Find the lines of the listing that contain the string "photos", and return them.
┌──
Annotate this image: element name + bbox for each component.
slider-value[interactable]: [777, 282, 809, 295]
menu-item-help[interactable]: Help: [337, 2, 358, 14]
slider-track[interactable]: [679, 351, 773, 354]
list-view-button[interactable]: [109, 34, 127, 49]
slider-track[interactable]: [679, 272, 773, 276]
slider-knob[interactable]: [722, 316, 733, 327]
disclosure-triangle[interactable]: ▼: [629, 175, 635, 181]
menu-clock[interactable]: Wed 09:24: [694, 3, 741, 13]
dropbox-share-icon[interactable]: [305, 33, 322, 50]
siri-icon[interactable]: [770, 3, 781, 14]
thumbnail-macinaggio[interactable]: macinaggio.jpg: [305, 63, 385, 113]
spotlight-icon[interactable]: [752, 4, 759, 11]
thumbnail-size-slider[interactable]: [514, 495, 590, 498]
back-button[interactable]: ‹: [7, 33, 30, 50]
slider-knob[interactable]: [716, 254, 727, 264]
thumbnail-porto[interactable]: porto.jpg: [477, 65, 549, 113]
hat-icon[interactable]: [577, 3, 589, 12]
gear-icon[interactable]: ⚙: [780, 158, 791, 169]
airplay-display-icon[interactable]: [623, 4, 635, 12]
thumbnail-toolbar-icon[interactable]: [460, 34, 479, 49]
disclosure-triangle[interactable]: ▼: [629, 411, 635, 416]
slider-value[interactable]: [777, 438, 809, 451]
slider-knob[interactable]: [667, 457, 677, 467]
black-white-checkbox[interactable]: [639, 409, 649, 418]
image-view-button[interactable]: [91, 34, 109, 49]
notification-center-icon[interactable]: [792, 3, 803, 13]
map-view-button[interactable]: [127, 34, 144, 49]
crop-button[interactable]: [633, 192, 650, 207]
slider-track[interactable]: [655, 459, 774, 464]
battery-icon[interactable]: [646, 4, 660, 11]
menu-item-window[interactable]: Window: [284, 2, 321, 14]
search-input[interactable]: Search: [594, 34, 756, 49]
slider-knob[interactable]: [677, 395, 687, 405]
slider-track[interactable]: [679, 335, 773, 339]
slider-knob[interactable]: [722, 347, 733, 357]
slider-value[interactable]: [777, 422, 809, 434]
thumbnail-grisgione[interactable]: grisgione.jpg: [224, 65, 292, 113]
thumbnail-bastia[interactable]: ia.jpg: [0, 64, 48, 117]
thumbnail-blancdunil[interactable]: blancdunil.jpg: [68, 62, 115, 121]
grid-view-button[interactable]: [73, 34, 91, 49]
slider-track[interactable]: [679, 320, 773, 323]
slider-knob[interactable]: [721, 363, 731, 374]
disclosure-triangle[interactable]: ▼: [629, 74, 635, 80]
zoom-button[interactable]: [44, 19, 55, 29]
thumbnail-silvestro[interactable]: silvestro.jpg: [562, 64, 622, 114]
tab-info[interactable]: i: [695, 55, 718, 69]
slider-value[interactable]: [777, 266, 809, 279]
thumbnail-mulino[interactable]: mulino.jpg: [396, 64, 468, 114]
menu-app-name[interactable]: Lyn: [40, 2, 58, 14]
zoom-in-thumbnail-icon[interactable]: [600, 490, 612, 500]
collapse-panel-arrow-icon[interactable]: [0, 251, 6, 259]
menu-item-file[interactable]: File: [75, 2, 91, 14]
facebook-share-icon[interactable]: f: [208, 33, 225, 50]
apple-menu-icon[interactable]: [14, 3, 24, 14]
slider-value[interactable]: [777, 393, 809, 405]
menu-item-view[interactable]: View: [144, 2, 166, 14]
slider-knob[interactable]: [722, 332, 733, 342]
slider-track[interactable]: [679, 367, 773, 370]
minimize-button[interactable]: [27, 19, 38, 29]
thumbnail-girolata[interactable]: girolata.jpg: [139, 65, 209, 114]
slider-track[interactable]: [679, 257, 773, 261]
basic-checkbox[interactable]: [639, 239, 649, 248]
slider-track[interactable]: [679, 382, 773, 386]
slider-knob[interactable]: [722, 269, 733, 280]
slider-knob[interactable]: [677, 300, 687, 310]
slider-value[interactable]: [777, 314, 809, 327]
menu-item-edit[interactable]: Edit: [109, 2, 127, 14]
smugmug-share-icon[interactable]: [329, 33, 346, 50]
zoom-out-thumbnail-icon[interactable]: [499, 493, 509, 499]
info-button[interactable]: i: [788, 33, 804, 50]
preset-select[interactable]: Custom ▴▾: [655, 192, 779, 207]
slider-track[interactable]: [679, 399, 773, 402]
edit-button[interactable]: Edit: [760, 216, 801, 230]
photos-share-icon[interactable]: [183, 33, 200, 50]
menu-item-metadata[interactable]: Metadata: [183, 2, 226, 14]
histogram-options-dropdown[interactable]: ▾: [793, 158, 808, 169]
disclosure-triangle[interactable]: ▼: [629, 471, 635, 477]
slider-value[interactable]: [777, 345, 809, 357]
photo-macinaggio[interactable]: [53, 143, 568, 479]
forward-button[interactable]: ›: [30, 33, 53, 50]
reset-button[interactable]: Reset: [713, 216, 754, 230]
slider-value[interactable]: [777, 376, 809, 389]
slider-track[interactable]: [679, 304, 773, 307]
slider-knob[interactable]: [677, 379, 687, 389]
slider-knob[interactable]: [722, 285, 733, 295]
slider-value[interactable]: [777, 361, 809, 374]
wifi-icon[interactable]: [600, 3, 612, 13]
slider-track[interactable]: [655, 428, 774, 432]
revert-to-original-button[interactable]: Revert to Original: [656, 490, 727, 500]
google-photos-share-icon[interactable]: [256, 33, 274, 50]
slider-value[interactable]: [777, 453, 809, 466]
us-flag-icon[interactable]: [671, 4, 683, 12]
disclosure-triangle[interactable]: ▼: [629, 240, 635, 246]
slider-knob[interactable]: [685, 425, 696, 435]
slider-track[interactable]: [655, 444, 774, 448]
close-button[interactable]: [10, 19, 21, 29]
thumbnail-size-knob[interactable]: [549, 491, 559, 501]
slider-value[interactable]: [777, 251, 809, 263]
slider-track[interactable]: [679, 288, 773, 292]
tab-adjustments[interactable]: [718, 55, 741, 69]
└──
▶ Response
photos-share-icon[interactable]: [183, 33, 200, 50]
google-photos-share-icon[interactable]: [256, 33, 274, 50]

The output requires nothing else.